EXERCISE REQUIREMENTS: Which lines have the string "toolbar"? Copy all of them from the entries below.

EXCERPTED DATA:
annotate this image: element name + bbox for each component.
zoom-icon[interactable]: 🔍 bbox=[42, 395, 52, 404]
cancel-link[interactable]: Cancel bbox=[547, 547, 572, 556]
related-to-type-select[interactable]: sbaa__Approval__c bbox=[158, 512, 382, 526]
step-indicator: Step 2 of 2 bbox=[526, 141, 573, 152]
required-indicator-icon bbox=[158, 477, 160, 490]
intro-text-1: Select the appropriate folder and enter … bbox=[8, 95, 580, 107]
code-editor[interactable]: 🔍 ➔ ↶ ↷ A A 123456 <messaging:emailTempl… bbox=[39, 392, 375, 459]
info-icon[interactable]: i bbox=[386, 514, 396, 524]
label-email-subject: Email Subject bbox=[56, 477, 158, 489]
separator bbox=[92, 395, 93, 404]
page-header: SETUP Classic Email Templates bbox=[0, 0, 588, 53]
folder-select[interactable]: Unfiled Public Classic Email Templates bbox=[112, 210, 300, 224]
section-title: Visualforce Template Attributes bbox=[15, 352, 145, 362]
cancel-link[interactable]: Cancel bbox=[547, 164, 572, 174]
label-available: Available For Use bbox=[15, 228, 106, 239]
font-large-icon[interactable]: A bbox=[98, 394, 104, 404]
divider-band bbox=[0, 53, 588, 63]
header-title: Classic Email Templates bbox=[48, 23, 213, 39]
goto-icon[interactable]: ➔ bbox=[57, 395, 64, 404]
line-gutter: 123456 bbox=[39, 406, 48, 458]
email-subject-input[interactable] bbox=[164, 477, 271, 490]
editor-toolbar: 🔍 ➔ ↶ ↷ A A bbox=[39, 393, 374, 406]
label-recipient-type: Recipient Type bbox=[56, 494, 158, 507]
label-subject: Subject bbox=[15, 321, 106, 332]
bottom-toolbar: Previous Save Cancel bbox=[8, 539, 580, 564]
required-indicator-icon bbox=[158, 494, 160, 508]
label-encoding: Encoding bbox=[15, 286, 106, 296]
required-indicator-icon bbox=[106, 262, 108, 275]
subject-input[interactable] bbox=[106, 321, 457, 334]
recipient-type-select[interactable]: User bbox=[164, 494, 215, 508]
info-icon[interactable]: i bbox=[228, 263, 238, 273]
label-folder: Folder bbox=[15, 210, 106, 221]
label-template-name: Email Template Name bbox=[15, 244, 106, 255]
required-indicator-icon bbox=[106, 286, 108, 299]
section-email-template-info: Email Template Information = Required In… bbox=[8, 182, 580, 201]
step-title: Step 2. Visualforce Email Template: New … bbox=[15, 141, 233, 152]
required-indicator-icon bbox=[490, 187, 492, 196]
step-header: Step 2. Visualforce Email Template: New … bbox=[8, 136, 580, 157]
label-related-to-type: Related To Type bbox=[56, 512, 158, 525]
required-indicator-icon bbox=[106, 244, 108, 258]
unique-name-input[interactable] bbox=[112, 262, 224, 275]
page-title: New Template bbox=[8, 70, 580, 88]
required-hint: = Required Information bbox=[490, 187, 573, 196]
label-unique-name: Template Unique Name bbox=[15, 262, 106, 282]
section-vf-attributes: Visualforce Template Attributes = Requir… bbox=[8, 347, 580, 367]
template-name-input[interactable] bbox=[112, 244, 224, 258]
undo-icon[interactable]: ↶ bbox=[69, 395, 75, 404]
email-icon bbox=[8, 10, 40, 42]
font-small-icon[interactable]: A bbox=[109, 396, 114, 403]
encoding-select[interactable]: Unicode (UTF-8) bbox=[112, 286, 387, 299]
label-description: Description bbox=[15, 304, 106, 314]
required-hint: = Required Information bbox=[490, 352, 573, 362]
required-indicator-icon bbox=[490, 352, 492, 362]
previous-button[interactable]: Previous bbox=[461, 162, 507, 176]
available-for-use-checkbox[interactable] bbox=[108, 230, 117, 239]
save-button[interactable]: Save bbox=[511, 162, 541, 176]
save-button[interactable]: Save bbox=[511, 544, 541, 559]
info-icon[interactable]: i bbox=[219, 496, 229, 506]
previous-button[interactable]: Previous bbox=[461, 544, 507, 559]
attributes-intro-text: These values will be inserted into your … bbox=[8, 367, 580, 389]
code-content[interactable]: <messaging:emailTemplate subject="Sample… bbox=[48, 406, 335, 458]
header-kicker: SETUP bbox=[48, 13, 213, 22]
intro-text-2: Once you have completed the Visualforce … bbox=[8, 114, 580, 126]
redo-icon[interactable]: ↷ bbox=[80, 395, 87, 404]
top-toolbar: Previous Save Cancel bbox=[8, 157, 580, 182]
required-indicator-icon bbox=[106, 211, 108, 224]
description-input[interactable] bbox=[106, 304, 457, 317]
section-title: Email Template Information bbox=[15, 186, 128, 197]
==
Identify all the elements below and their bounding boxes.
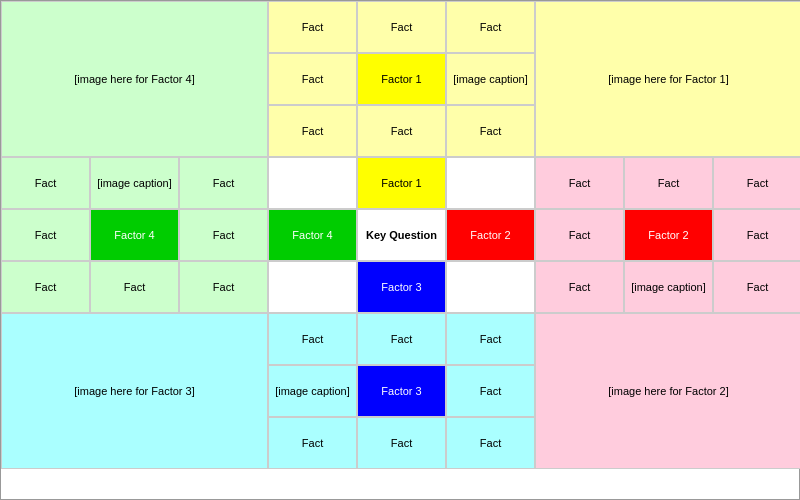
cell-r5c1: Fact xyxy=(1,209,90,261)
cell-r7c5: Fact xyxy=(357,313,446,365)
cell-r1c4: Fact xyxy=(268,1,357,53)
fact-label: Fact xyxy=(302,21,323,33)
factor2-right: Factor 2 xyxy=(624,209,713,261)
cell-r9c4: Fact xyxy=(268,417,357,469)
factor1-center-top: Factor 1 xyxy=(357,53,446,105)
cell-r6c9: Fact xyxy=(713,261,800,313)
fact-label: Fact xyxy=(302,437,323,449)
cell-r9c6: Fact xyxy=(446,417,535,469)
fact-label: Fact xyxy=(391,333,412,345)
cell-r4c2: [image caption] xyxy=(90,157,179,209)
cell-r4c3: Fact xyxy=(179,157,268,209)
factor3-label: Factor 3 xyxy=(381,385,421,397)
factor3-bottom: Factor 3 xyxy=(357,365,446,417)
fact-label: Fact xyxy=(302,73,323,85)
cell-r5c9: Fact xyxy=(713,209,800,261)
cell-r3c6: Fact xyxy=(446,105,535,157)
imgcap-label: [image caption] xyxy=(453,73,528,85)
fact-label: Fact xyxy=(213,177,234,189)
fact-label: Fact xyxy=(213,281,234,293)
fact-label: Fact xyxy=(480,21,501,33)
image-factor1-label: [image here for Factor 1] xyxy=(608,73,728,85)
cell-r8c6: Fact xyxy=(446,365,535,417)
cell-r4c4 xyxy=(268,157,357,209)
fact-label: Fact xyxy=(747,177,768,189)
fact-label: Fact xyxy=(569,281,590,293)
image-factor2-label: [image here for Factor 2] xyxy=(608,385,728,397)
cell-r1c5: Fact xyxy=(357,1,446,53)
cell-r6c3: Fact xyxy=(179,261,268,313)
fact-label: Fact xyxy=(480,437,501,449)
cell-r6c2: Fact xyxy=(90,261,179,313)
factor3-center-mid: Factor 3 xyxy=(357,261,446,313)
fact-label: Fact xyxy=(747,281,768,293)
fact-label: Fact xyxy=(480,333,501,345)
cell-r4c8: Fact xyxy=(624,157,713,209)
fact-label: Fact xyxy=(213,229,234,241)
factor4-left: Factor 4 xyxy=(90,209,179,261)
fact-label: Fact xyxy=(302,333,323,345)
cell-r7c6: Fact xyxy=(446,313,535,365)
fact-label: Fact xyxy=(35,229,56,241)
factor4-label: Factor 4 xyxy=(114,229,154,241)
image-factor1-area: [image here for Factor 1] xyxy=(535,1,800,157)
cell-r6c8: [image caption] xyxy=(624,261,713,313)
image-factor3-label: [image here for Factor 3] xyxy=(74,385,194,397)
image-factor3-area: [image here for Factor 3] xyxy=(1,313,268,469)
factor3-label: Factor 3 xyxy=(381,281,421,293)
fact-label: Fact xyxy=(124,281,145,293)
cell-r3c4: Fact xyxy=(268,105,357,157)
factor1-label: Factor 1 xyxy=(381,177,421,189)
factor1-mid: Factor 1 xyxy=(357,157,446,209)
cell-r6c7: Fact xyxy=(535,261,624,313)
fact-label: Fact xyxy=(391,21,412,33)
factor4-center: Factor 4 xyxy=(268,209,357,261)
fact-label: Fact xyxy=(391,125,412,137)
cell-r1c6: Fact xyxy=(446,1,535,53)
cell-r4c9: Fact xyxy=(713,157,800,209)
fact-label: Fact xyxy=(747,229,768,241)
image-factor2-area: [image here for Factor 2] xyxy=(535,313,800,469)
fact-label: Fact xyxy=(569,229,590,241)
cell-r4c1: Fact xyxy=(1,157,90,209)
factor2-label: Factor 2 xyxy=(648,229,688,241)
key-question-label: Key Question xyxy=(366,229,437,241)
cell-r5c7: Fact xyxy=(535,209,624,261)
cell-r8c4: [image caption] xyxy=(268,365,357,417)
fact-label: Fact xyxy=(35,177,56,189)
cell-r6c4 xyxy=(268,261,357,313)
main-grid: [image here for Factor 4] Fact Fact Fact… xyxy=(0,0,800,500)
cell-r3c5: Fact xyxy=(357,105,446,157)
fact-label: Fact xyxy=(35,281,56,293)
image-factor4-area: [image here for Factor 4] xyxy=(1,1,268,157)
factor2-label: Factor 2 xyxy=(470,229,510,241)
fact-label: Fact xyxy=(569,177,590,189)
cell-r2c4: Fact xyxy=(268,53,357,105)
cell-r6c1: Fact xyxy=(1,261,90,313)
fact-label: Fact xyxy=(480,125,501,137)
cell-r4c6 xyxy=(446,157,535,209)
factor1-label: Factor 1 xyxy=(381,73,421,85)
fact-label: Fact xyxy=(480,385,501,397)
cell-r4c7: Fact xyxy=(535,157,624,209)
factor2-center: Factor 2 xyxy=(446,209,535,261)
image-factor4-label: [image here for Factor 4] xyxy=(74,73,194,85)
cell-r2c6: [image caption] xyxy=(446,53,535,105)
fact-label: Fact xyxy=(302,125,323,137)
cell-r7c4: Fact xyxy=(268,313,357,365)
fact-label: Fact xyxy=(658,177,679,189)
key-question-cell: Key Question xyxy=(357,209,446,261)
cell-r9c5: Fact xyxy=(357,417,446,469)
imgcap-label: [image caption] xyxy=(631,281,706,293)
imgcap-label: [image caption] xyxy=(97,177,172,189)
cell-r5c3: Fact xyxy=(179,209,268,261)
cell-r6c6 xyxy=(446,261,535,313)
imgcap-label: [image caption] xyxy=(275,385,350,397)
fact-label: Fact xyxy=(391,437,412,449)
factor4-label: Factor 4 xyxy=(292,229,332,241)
==
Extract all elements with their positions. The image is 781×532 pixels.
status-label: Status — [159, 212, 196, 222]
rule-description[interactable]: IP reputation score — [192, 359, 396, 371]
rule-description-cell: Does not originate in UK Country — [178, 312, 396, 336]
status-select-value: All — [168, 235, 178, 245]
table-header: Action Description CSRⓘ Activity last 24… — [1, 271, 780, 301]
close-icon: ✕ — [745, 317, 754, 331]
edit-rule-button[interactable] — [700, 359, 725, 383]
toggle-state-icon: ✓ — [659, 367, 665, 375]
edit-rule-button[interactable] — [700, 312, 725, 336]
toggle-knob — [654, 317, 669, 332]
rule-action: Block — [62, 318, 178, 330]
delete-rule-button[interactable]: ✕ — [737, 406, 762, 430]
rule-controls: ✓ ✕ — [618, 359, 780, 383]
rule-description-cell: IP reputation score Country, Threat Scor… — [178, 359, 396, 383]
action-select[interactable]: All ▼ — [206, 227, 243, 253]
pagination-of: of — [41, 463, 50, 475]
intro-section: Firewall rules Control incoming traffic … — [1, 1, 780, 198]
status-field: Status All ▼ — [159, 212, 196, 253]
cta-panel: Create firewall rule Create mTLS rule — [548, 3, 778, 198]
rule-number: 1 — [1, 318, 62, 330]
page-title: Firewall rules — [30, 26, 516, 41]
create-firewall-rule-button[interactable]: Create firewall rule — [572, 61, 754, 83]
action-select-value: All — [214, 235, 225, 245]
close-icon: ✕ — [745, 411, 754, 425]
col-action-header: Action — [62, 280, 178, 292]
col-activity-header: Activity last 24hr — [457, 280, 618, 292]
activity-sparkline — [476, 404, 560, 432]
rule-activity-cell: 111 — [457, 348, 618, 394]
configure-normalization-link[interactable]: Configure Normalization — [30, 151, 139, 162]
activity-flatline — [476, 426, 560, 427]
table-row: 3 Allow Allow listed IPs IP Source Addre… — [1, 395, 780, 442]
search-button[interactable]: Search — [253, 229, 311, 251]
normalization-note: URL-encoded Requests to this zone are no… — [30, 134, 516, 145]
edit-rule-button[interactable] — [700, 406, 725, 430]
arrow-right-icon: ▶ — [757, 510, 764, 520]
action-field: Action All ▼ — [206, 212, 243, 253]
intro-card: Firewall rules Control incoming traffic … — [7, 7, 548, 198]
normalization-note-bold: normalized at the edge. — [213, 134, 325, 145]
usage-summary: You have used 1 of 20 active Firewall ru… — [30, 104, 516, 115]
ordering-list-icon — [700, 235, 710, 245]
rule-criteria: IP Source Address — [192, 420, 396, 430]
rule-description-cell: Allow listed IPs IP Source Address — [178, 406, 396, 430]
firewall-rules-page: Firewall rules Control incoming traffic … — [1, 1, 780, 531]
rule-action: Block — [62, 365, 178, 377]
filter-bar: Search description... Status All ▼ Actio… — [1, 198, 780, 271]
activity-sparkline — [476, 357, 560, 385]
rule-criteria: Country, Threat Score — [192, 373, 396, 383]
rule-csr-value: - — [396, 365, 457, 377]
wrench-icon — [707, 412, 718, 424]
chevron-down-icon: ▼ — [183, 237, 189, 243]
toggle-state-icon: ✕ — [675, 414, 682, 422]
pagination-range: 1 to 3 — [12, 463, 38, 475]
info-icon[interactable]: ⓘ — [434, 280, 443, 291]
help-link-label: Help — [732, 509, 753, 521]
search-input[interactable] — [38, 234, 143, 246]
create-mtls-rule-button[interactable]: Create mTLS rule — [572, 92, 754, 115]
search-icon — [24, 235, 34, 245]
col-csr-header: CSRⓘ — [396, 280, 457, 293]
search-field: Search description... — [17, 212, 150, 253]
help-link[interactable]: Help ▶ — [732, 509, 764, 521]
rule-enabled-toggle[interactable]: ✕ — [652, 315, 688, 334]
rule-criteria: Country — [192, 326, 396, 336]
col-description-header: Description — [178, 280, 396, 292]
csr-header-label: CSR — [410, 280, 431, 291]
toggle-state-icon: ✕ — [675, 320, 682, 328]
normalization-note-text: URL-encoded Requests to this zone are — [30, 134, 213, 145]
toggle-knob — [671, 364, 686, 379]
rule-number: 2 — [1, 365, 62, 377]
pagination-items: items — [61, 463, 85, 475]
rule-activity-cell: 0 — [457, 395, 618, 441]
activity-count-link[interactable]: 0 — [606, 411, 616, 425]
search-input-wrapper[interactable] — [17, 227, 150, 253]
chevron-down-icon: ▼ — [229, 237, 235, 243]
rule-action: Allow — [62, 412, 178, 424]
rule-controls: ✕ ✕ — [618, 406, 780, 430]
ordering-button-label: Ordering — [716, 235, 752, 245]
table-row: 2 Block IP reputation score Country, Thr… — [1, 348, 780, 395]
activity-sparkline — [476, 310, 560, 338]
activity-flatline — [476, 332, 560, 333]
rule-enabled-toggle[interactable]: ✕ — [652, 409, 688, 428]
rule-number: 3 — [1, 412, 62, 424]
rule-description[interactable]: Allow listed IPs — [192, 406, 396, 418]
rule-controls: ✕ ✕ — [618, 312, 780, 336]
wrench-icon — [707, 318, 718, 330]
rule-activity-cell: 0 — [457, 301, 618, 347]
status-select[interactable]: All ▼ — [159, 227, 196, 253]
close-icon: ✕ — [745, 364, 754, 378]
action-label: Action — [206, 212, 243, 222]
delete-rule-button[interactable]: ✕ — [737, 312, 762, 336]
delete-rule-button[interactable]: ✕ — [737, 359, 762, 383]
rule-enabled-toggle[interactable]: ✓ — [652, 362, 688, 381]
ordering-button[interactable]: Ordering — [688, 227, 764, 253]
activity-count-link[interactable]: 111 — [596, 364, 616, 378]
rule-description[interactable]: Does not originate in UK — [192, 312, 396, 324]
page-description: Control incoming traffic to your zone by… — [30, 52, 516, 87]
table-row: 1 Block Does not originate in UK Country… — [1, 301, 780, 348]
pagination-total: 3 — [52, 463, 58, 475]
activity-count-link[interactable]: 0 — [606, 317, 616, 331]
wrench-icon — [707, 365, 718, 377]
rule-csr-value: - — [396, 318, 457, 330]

EXPECTED OUTPUT:
editor-toolbar: 🔍 ➔ ↶ ↷ A A bbox=[39, 393, 374, 406]
bottom-toolbar: Previous Save Cancel bbox=[8, 539, 580, 564]
top-toolbar: Previous Save Cancel bbox=[8, 157, 580, 182]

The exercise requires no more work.